#### PROBLEM STATEMENT
Lines to restate from the data below: from the one containing "Demanu.Goal CUP" to the one containing "2027 – Innovazione di", both included. Give them again exactly, and only them.

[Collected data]
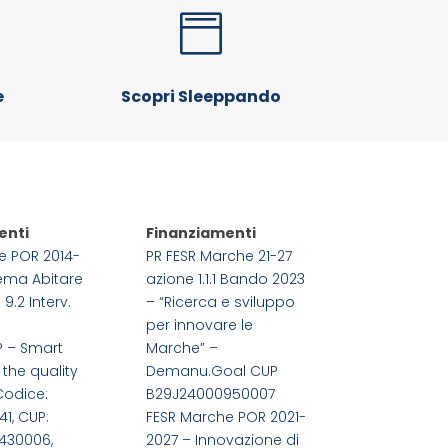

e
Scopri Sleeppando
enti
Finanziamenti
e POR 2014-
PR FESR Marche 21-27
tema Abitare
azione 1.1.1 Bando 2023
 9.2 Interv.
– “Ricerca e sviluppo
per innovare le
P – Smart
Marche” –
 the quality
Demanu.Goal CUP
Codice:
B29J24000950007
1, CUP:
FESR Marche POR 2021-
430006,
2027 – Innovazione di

--

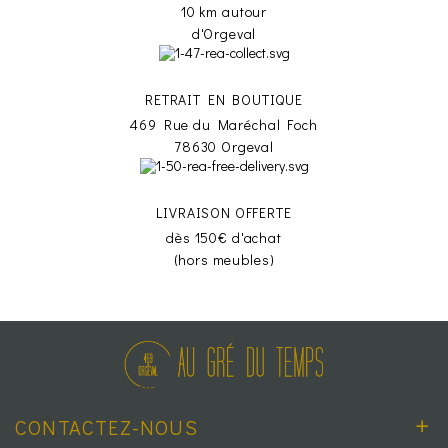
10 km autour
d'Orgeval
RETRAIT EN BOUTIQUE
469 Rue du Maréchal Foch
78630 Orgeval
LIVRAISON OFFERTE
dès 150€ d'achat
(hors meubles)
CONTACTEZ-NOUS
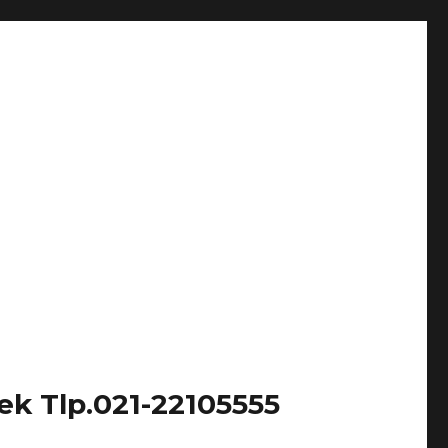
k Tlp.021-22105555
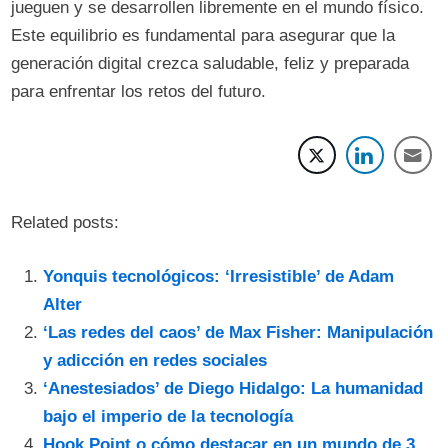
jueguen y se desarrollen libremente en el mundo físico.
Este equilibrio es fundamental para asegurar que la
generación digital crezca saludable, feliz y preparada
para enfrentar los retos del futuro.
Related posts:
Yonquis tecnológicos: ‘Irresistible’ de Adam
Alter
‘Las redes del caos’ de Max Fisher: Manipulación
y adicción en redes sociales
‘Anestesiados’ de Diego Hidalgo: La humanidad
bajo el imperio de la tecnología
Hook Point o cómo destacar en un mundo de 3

#### OUTPUT FOR THIS TASK
Demanu.Goal CUP
Codice:
B29J24000950007
1, CUP:
FESR Marche POR 2021-
430006,
2027 – Innovazione di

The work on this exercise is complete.